Washington, USA - In what has become an annual tradition, another Catholic university has come under fire for its choice of commencement speaker.
Georgetown University, the oldest Jesuit institution in the nation, is taking heat for inviting Health and Human Services Secretary Kathleen Sebelius, a Catholic, to address the school’s Public Policy Institute graduates on May 18. Prominent Catholic groups, including the Cardinal Newman Society and the Catholic League, have assailed the university in recent days for giving a platform to the pro-choice Cabinet official.
Mrs. Sebelius has also played a central role in implementing President Obama’s health care reform law, which has angered many Catholics officials because of its contraception mandates, even for faith-related employers. Georgetown found itself caught up in that debate earlier this year when one of its law students, Sandra Fluke, testified before Congress in favor of mandating contraception coverage.
“It is scandalous and outrageous that America’s oldest Catholic and Jesuit university has elected to provide this prestigious platform to a publicly pro-choice Catholic who is most responsible for the Obama administration’s effort to restrict the Constitution’s first freedom, the right to free exercise of religion,” said Patrick J. Reilly, president of the Cardinal Newman Society, which advocates for a stronger Catholic identity at schools such as Georgetown.
A petition asking the school to pull Mrs.

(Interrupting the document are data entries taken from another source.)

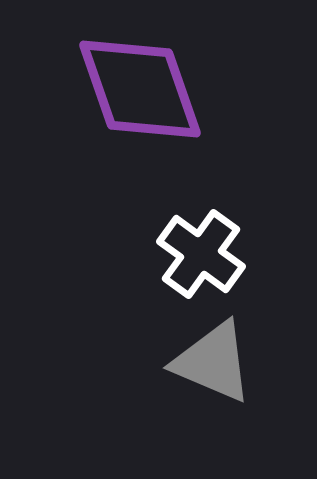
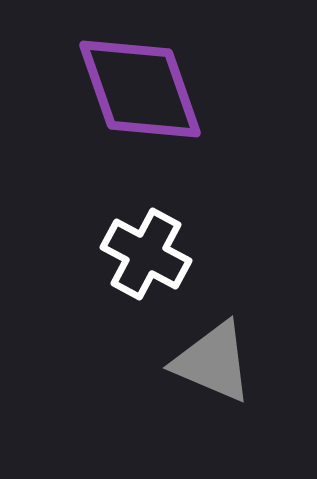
white cross: moved 55 px left; rotated 8 degrees counterclockwise
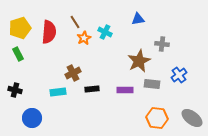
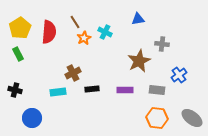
yellow pentagon: rotated 15 degrees counterclockwise
gray rectangle: moved 5 px right, 6 px down
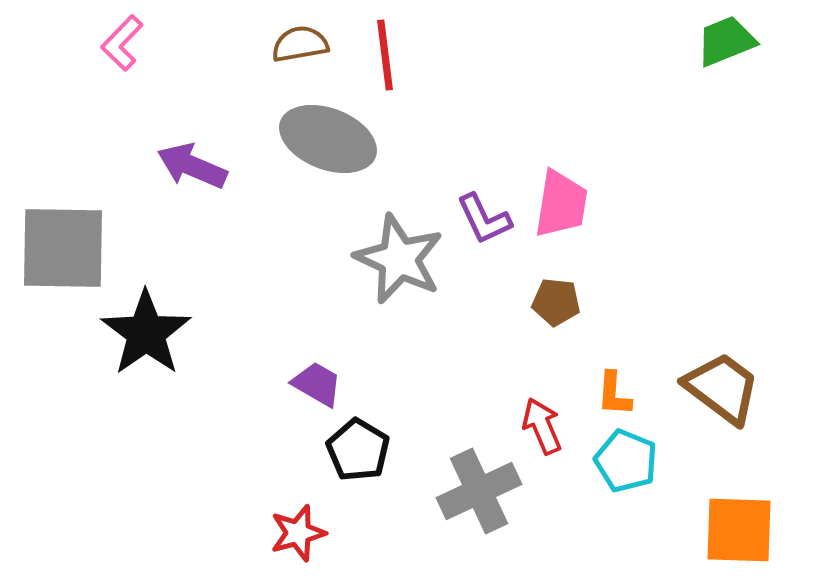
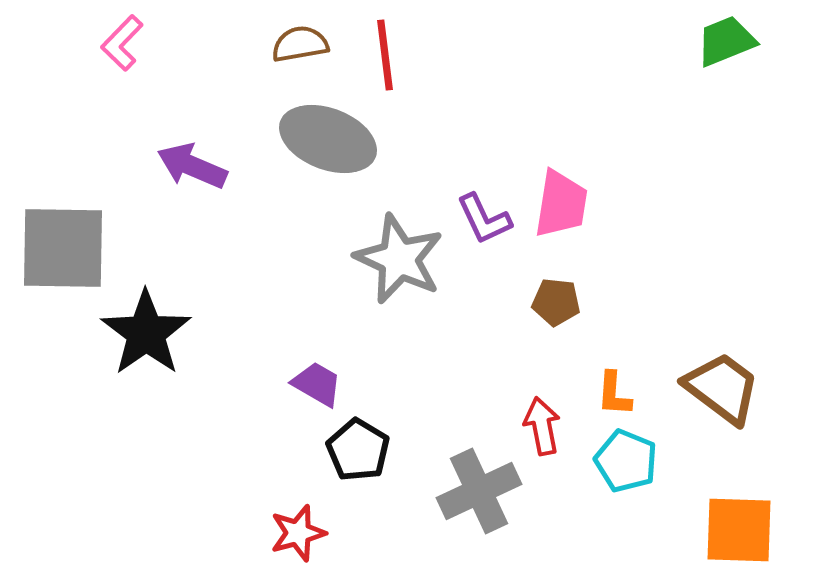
red arrow: rotated 12 degrees clockwise
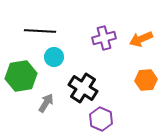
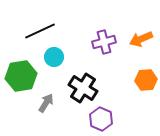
black line: rotated 28 degrees counterclockwise
purple cross: moved 4 px down
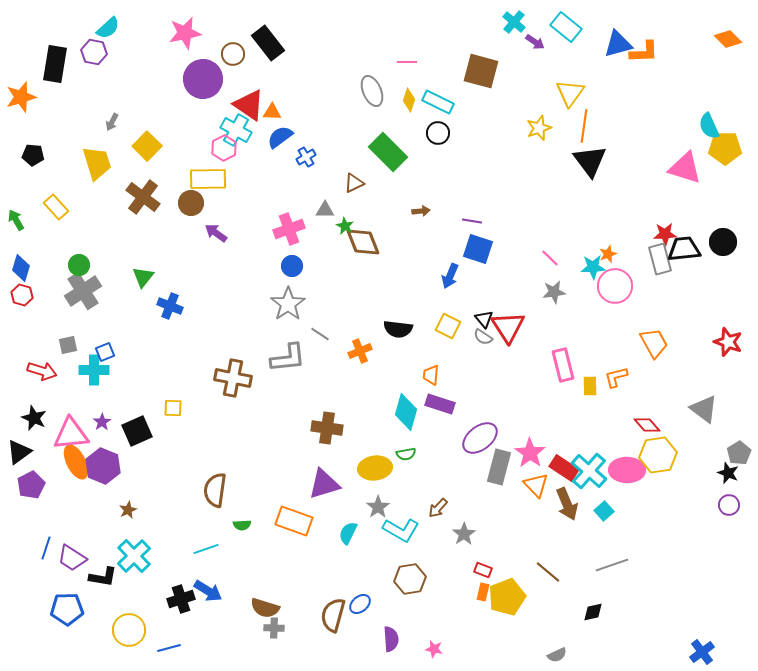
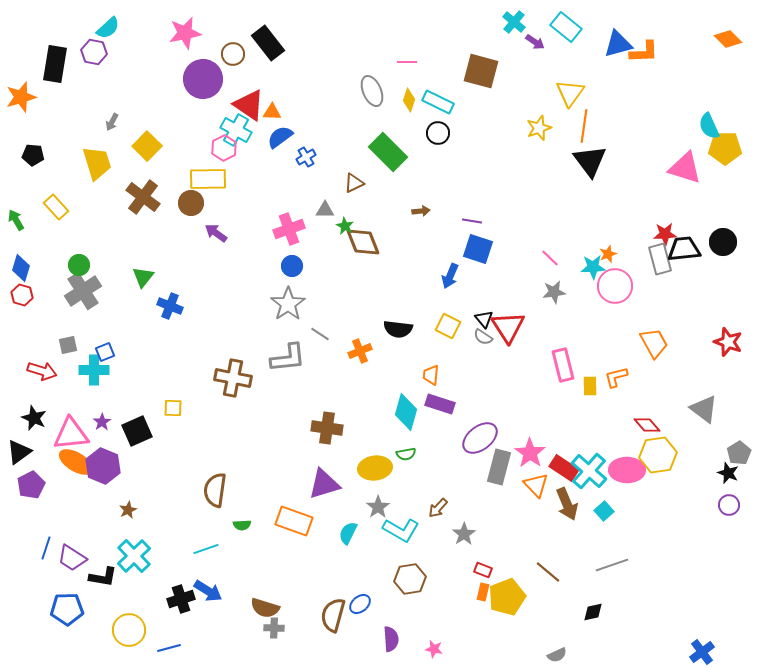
orange ellipse at (76, 462): rotated 32 degrees counterclockwise
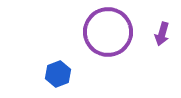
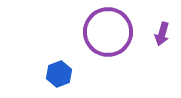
blue hexagon: moved 1 px right
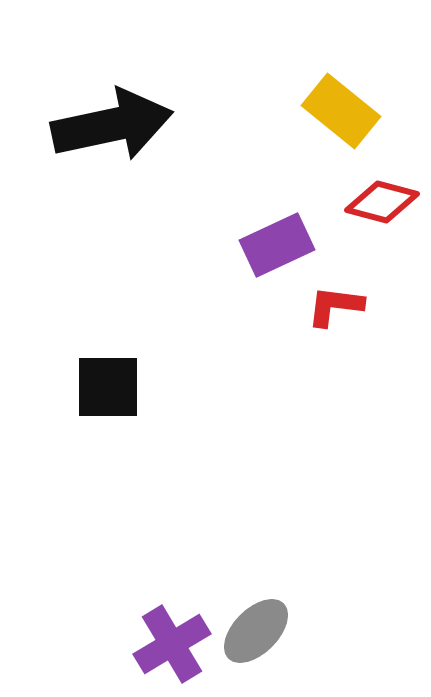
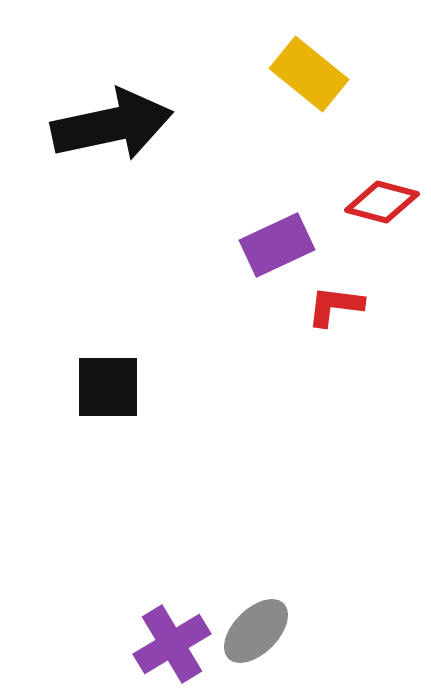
yellow rectangle: moved 32 px left, 37 px up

Sebelius from the event has received more than 14,000 signatures.
In most cases, problems arise only when the speaker is a controversial political figure, Mr. Grieboski said. Other high-profile guests, such as business titans, entertainers or professional athletes, rarely rock the boat.
“Nobody was going to say we don’t want Steve Jobs, the most successful businessman in America, to come speak because of his company’s practices in Vietnam or China,” Mr. Grieboski said.